◆ **Records supplied**:
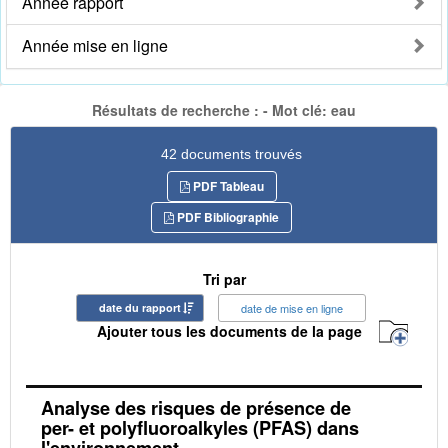
Année rapport
Année mise en ligne
Résultats de recherche : - Mot clé: eau
42 documents trouvés
PDF Tableau
PDF Bibliographie
Tri par
date du rapport
date de mise en ligne
Ajouter tous les documents de la page
Analyse des risques de présence de
per- et polyfluoroalkyles (PFAS) dans
l'environnement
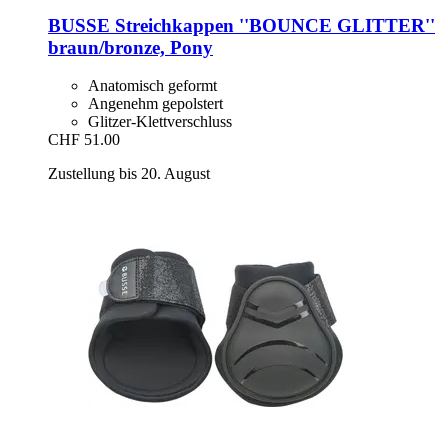
BUSSE
Streichkappen ''BOUNCE GLITTER''
braun/bronze, Pony
Anatomisch geformt
Angenehm gepolstert
Glitzer-Klettverschluss
CHF 51.00
Zustellung bis 20. August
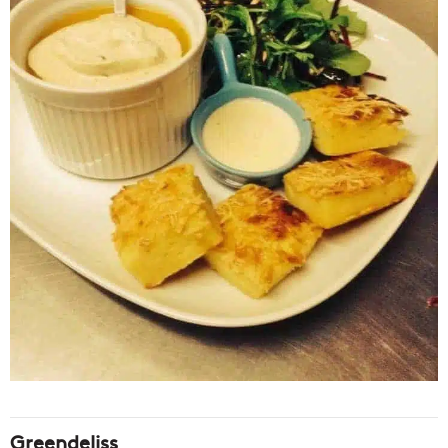
Greendeliss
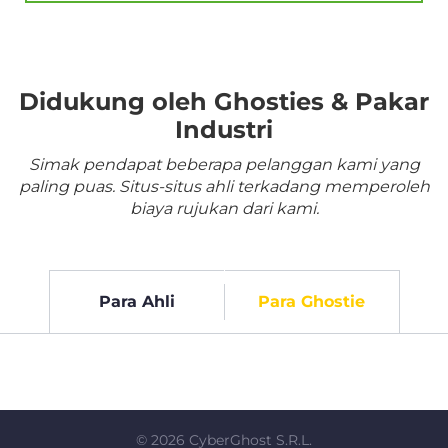
Didukung oleh Ghosties & Pakar
Industri
Simak pendapat beberapa pelanggan kami yang
paling puas. Situs-situs ahli terkadang memperoleh
biaya rujukan dari kami.
Para Ahli
Para Ghostie
©
2026
CyberGhost S.R.L.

◆ **Required action**: Could you reproduce the listing above exactly and drop every picture?

◆ **Solution to the exercise**:
Année rapport
Année mise en ligne
Résultats de recherche : - Mot clé: eau
42 documents trouvés
PDF Tableau
PDF Bibliographie
Tri par
date du rapport
date de mise en ligne
Ajouter tous les documents de la page
Analyse des risques de présence de
per- et polyfluoroalkyles (PFAS) dans
l'environnement
BUSSE
Streichkappen ''BOUNCE GLITTER''
braun/bronze, Pony
Anatomisch geformt
Angenehm gepolstert
Glitzer-Klettverschluss
CHF 51.00
Zustellung bis 20. August
Greendeliss
Didukung oleh Ghosties & Pakar
Industri
Simak pendapat beberapa pelanggan kami yang
paling puas. Situs-situs ahli terkadang memperoleh
biaya rujukan dari kami.
Para Ahli
Para Ghostie
©
2026
CyberGhost S.R.L.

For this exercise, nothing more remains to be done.